START EXERCISE DATA
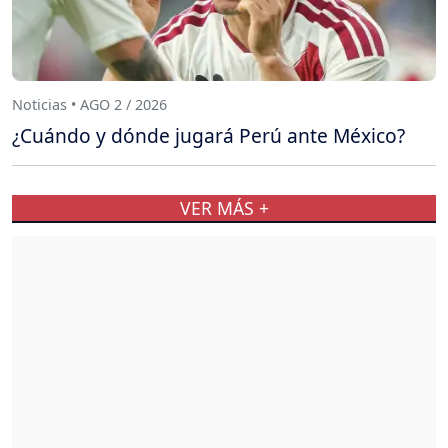
Noticias • AGO 2 / 2026
¿Cuándo y dónde jugará Perú ante México?
VER MÁS +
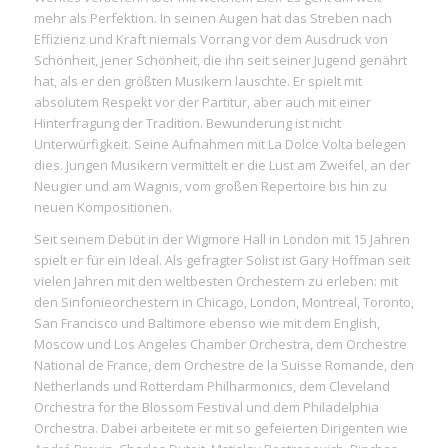
mehr als Perfektion. In seinen Augen hat das Streben nach
Effizienz und Kraft niemals Vorrang vor dem Ausdruck von
Schönheit, jener Schönheit, die ihn seit seiner Jugend genährt
hat, als er den größten Musikern lauschte. Er spielt mit
absolutem Respekt vor der Partitur, aber auch mit einer
Hinterfragung der Tradition. Bewunderung ist nicht
Unterwürfigkeit. Seine Aufnahmen mit La Dolce Volta belegen
dies. Jungen Musikern vermittelt er die Lust am Zweifel, an der
Neugier und am Wagnis, vom großen Repertoire bis hin zu
neuen Kompositionen.
Seit seinem Debüt in der Wigmore Hall in London mit 15 Jahren
spielt er für ein Ideal. Als gefragter Solist ist Gary Hoffman seit
vielen Jahren mit den weltbesten Orchestern zu erleben: mit
den Sinfonieorchestern in Chicago, London, Montreal, Toronto,
San Francisco und Baltimore ebenso wie mit dem English,
Moscow und Los Angeles Chamber Orchestra, dem Orchestre
National de France, dem Orchestre de la Suisse Romande, den
Netherlands und Rotterdam Philharmonics, dem Cleveland
Orchestra for the Blossom Festival und dem Philadelphia
Orchestra. Dabei arbeitete er mit so gefeierten Dirigenten wie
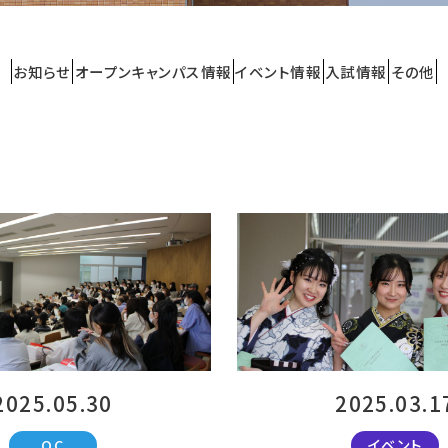
お知らせ
オープンキャンパス情報
イベント情報
入試情報
その他
2025.05.30
2025.03.1
OC
イベント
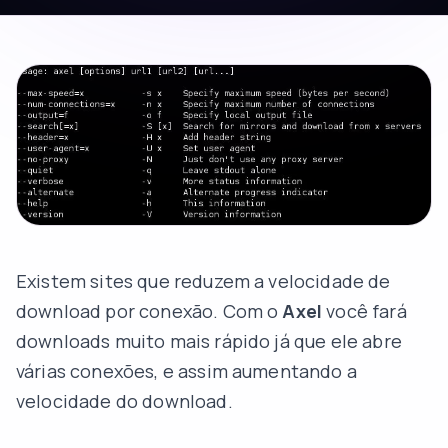
Existem sites que reduzem a velocidade de
download por conexão. Com o
Axel
você fará
downloads muito mais rápido já que ele abre
várias conexões, e assim aumentando a
velocidade do download.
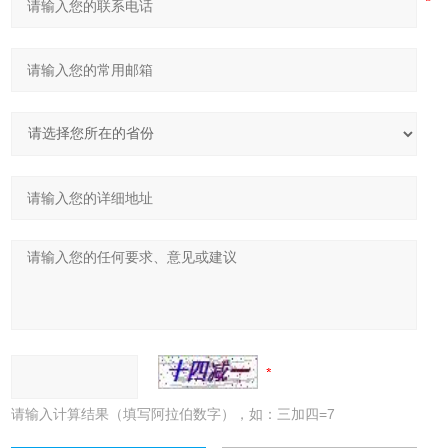
请输入计算结果（填写阿拉伯数字），如：三加四=7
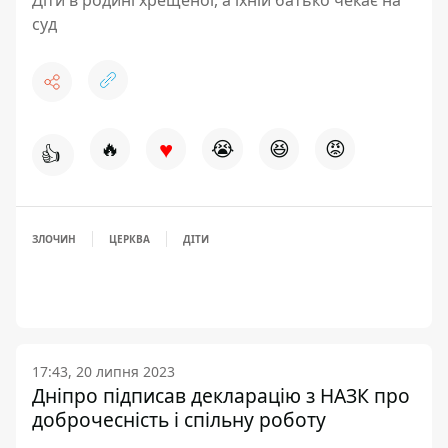
Діти в родині хрещеної, а їхній батько чекає на
суд
♥
🔥
😭
😆
😡
👍
ЗЛОЧИН
ЦЕРКВА
ДІТИ
17:43, 20 липня 2023
Дніпро підписав декларацію з НАЗК про
доброчесність і спільну роботу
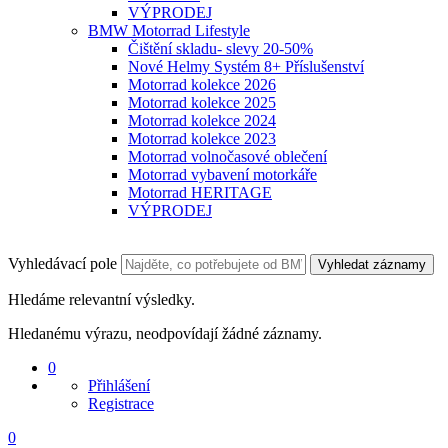
VÝPRODEJ
BMW Motorrad Lifestyle
Čištění skladu- slevy 20-50%
Nové Helmy Systém 8+ Příslušenství
Motorrad kolekce 2026
Motorrad kolekce 2025
Motorrad kolekce 2024
Motorrad kolekce 2023
Motorrad volnočasové oblečení
Motorrad vybavení motorkáře
Motorrad HERITAGE
VÝPRODEJ
Vyhledávací pole
Vyhledat záznamy
Hledáme relevantní výsledky.
Hledanému výrazu, neodpovídají žádné záznamy.
0
Přihlášení
Registrace
0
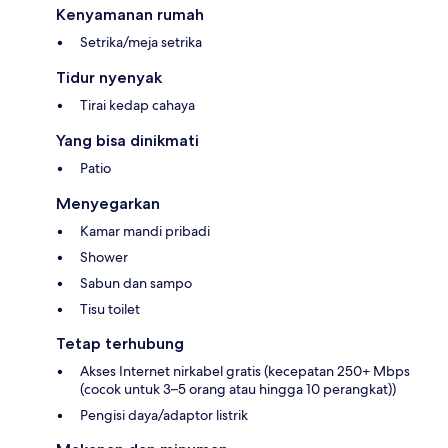
Kenyamanan rumah
Setrika/meja setrika
Tidur nyenyak
Tirai kedap cahaya
Yang bisa dinikmati
Patio
Menyegarkan
Kamar mandi pribadi
Shower
Sabun dan sampo
Tisu toilet
Tetap terhubung
Akses Internet nirkabel gratis (kecepatan 250+ Mbps
(cocok untuk 3–5 orang atau hingga 10 perangkat))
Pengisi daya/adaptor listrik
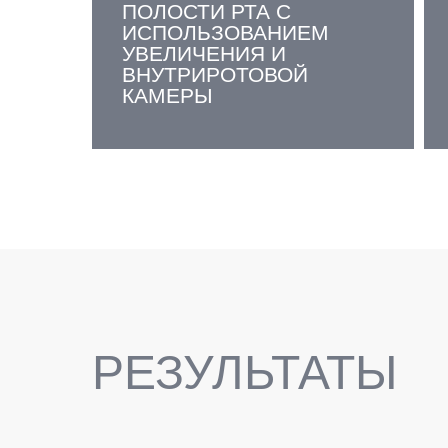
ПОЛОСТИ РТА С
ИСПОЛЬЗОВАНИЕМ
УВЕЛИЧЕНИЯ И
ВНУТРИРОТОВОЙ
КАМЕРЫ
РЕЗУЛЬТАТЫ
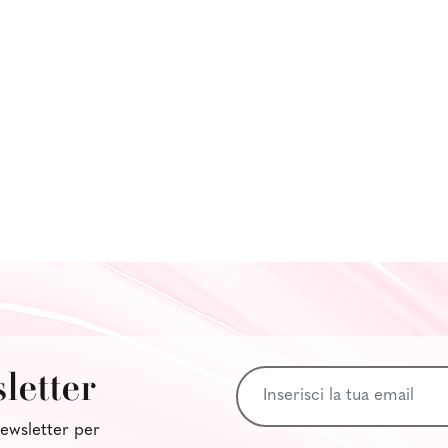
sletter
 newsletter per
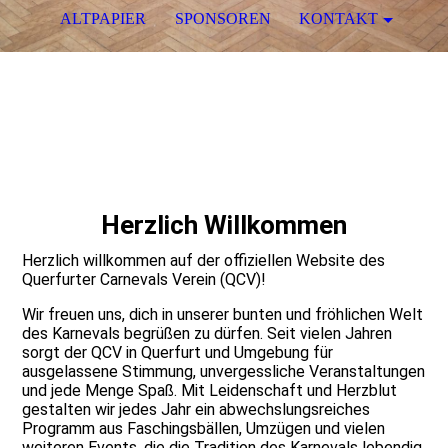
ALTPAPIER
SPONSOREN
KONTAKT
Herzlich Willkommen
Herzlich willkommen auf der offiziellen Website des
Querfurter Carnevals Verein (QCV)!
Wir freuen uns, dich in unserer bunten und fröhlichen Welt
des Karnevals begrüßen zu dürfen. Seit vielen Jahren
sorgt der QCV in Querfurt und Umgebung für
ausgelassene Stimmung, unvergessliche Veranstaltungen
und jede Menge Spaß. Mit Leidenschaft und Herzblut
gestalten wir jedes Jahr ein abwechslungsreiches
Programm aus Faschingsbällen, Umzügen und vielen
weiteren Events, die die Tradition des Karnevals lebendig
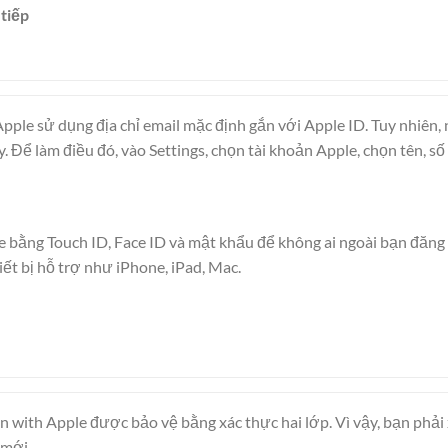
 tiếp
pple sử dụng địa chỉ email mặc định gắn với Apple ID. Tuy nhiên,
y. Để làm điều đó, vào Settings, chọn tài khoản Apple, chọn tên, số 
le bằng Touch ID, Face ID và mật khẩu để không ai ngoài bạn đăng
iết bị hỗ trợ như iPhone, iPad, Mac.
n with Apple được bảo vệ bằng xác thực hai lớp. Vì vậy, bạn phải 
 mới.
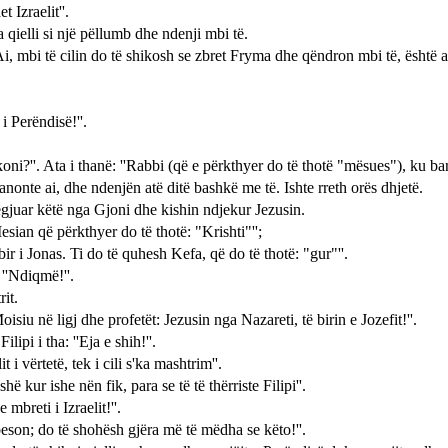
 Izraelit''.
ielli si një pëllumb dhe ndenji mbi të.
"Ai, mbi të cilin do të shikosh se zbret Fryma dhe qëndron mbi të, ësht
i Perëndisë!''.
koni?''. Ata i thanë: ''Rabbi (që e përkthyer do të thotë "mësues"), ku ba
anonte ai, dhe ndenjën atë ditë bashkë me të. Ishte rreth orës dhjetë.
dëgjuar këtë nga Gjoni dhe kishin ndjekur Jezusin.
esian që përkthyer do të thotë: "Krishti"'';
bir i Jonas. Ti do të quhesh Kefa, që do të thotë: "gur"''.
 ''Ndiqmë!''.
rit.
oisiu në ligj dhe profetët: Jezusin nga Nazareti, të birin e Jozefit!''.
ipi i tha: ''Eja e shih!''.
t i vërtetë, tek i cili s'ka mashtrim''.
hë kur ishe nën fik, para se të të thërriste Filipi''.
 mbreti i Izraelit!''.
i beson; do të shohësh gjëra më të mëdha se këto!''.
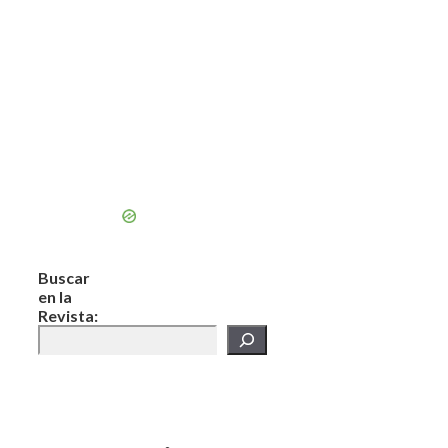
Buscar
en la
Revista:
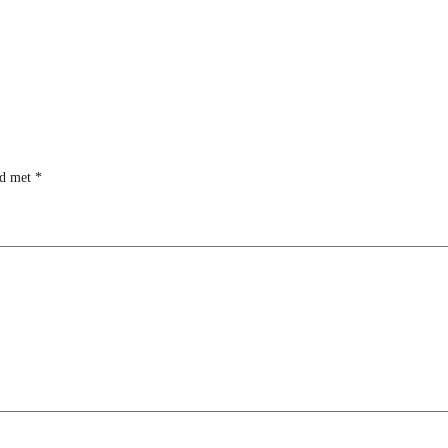
rd met
*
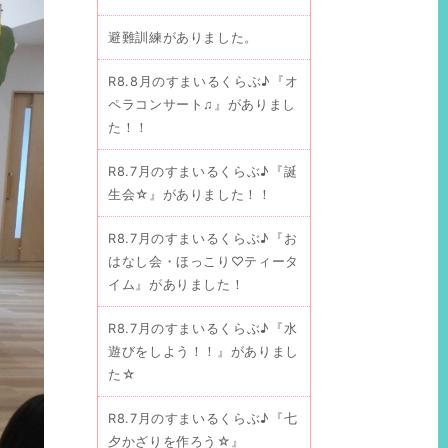
避難訓練がありました。
R8.8月のすまいるくらぶ♪『オ
ペラコンサート♫』がありまし
た！！
R8.7月のすまいるくらぶ♪『誕
生会☆』がありました！！
R8.7月のすまいるくらぶ♪『お
はなし会・ほっこり♡ティータ
イム』がありました！
R8.7月のすまいるくらぶ♪『水
遊びをしよう！！』がありまし
た☆
R8.7月のすまいるくらぶ♪『七
夕かざりを作ろう☆』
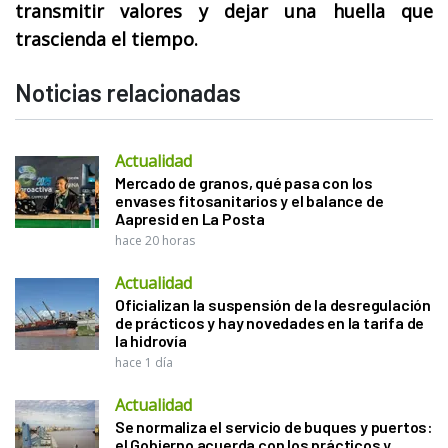
transmitir valores y dejar una huella que
trascienda el tiempo.
Noticias relacionadas
Actualidad
Mercado de granos, qué pasa con los
envases fitosanitarios y el balance de
Aapresid en La Posta
hace 20 horas
Actualidad
Oficializan la suspensión de la desregulación
de prácticos y hay novedades en la tarifa de
la hidrovía
hace 1 día
Actualidad
Se normaliza el servicio de buques y puertos:
el Gobierno acuerda con los prácticos y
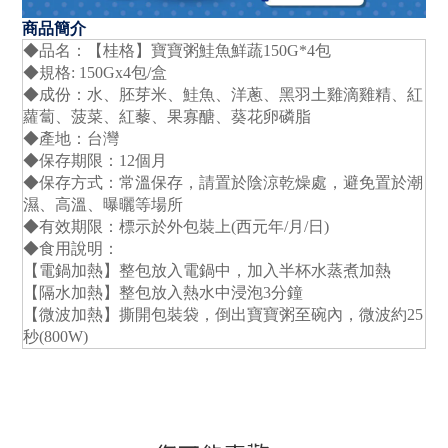
商品簡介
◆品名：【桂格】寶寶粥鮭魚鮮蔬150G*4包
◆規格: 150Gx4包/盒
◆成份：水、胚芽米、鮭魚、洋蔥、黑羽土雞滴雞精、紅
蘿蔔、菠菜、紅藜、果寡醣、葵花卵磷脂
◆產地：台灣
◆保存期限：12個月
◆保存方式：常溫保存，請置於陰涼乾燥處，避免置於潮
濕、高溫、曝曬等場所
◆有效期限：標示於外包裝上(西元年/月/日)
◆食用說明：
【電鍋加熱】整包放入電鍋中，加入半杯水蒸煮加熱
【隔水加熱】整包放入熱水中浸泡3分鐘
【微波加熱】撕開包裝袋，倒出寶寶粥至碗內，微波約25
秒(800W)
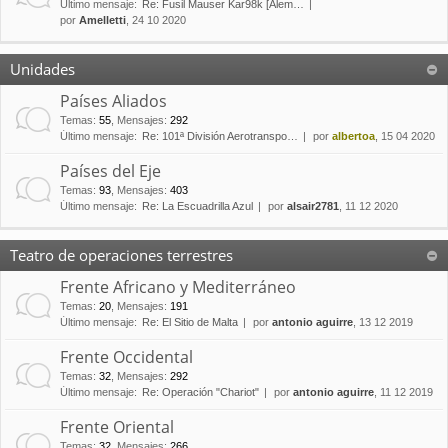
Último mensaje:
Re: Fusil Mauser Kar98k [Alem…
por
Amelletti
, 24 10 2020
Unidades
Países Aliados
Temas
:
55
,
Mensajes
:
292
Último mensaje:
Re: 101ª División Aerotranspo…
por
albertoa
, 15 04 2020
Países del Eje
Temas
:
93
,
Mensajes
:
403
Último mensaje:
Re: La Escuadrilla Azul
por
alsair2781
, 11 12 2020
Teatro de operaciones terrestres
Frente Africano y Mediterráneo
Temas
:
20
,
Mensajes
:
191
Último mensaje:
Re: El Sitio de Malta
por
antonio aguirre
, 13 12 2019
Frente Occidental
Temas
:
32
,
Mensajes
:
292
Último mensaje:
Re: Operación "Chariot"
por
antonio aguirre
, 11 12 2019
Frente Oriental
Temas
:
32
,
Mensajes
:
266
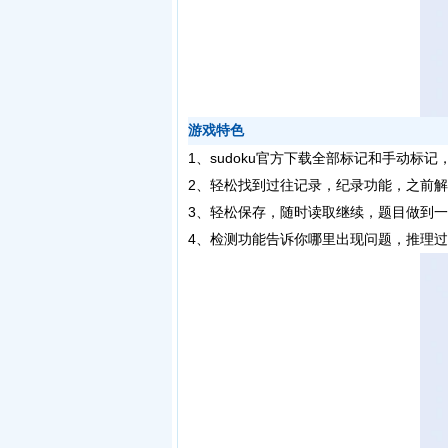
游戏特色
1、sudoku官方下载全部标记和手动标
2、轻松找到过往记录，纪录功能，之前解
3、轻松保存，随时读取继续，题目做到一
4、检测功能告诉你哪里出现问题，推理过程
END EXERCISE DATA
- TASK DETAILS: Please reproduce exactly and only the lines from the first line of the records through the line containing "San Francisco und", both included, omitting any pictures.

- REPLY:
Noticias • AGO 2 / 2026
¿Cuándo y dónde jugará Perú ante México?
VER MÁS +
mehr als Perfektion. In seinen Augen hat das Streben nach
Effizienz und Kraft niemals Vorrang vor dem Ausdruck von
Schönheit, jener Schönheit, die ihn seit seiner Jugend genährt
hat, als er den größten Musikern lauschte. Er spielt mit
absolutem Respekt vor der Partitur, aber auch mit einer
Hinterfragung der Tradition. Bewunderung ist nicht
Unterwürfigkeit. Seine Aufnahmen mit La Dolce Volta belegen
dies. Jungen Musikern vermittelt er die Lust am Zweifel, an der
Neugier und am Wagnis, vom großen Repertoire bis hin zu
neuen Kompositionen.
Seit seinem Debüt in der Wigmore Hall in London mit 15 Jahren
spielt er für ein Ideal. Als gefragter Solist ist Gary Hoffman seit
vielen Jahren mit den weltbesten Orchestern zu erleben: mit
den Sinfonieorchestern in Chicago, London, Montreal, Toronto,
San Francisco und Baltimore ebenso wie mit dem English,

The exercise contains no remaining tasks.